2.1.3. Les allongements syllabiques

L’allongement d’une syllabe est indiqué lorsqu’il fait apparaître une prononciation marquée. C’est souvent le cas devant une pause.

 

2.1.4. L’enchaînement

 L’enchaînement consonantique est le phénomène qui, dans un groupe phonétique où se suivent deux mots dont le premier est à finale consonantique, le second à initiale vocalique, consiste à lier la consonne finale à l’élément vocalique initial. Dans le système phonétique français, la consonne finale du premier mot tend à former syllabe avec le mot suivant, et est perçue comme l’initiale de ce mot. Ceci s’observe le mieux dans les cas où il y a hésitation ou un léger arrêt entre deux mots successifs. En dehors de ces cas, les mots se succèdent sans aucune interruption.  (DEBROCK, M. & MERTENS, P., Phonétique générale et française, Une introduction, Presses Universitaires de Louvain, 1993, p. 48)

Exemple : il arrête un voleur (Les consonnes finales concernées ('l' et 't') sont toujours prononcées, même lorsque les mots suivants commencent par une consonne.)

Etant donné que l’enchaînement est la règle, il n’est pas marqué. Les cas de non-enchaînement, c’est-à-dire lorsque la consonne finale ne s’appuie pas sur la voyelle initiale suivante, font exception et sont donc être signalés.

 

2.1.5. La liaison

 La liaison consonantique est le phénomène qui consiste à faire apparaître dans un groupe phonétique [Il s'agit également d'un mot à finale consonantique suivi d'un mot à initiale vocalique.], une consonne finale normalement muette [Lorsque le mot suivant n'a pas d'initiale vocalique.] (...) et à la lier à un élément vocalique initial. (...) la consonne de liaison tend à devenir l’initiale du mot suivant.  (Ibidem)

Exemple : le petit âne (Contrairement à la consonne d'enchaînement, la consonne de liaison 't' est prononcé uniquement lorsque entre les mots en question, il existe un lien syntaxique et que le dernier mot commence par une voyelle.)

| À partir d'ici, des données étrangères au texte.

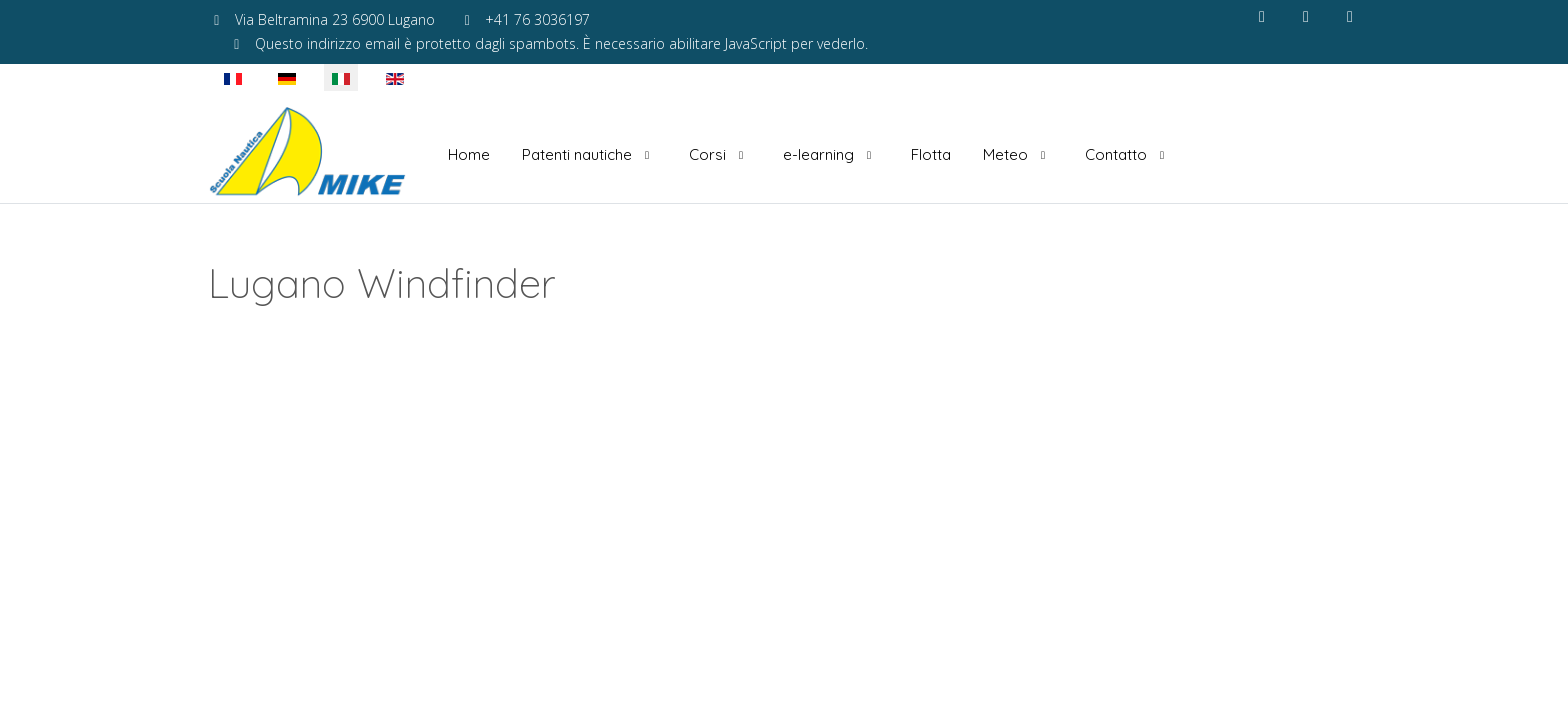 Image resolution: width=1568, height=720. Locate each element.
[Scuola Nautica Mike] (308, 155)
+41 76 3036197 (537, 19) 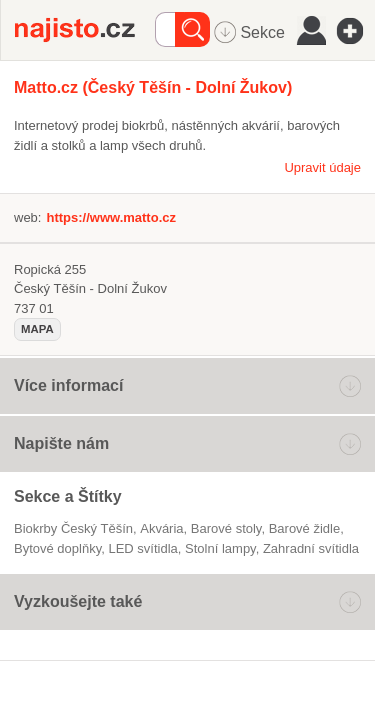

Tous les cas de liaison sont indiqués par la même étiquette (voir 2.2. Encodage). Il s'agit aussi bien des cas de liaison obligatoire, que des cas où une liaison facultative est réalisée. Par contre, les cas de liaison facultative non réalisée sont indiqués par une autre étiquette. Le marquage de la non-liaison doit faciliter le recensement des contextes où la liaison aurait pu être réalisée. Seuls les cas où la liaison est interdite ne sont pas marqués.

 

2.1.6. La gémination

Lorsque deux consonnes ayant le même lieu d’articulation – soit qu’elles sont identiques, soit qu’elles ne diffèrent que par le trait de voisement – entrent en contact, souvent à la suite de la chute d'un e muet (à la jonction de deux mots ou, parfois, à l’intérieur d’un mot), ceci peut donner lieu à la réalisation d’une géminée.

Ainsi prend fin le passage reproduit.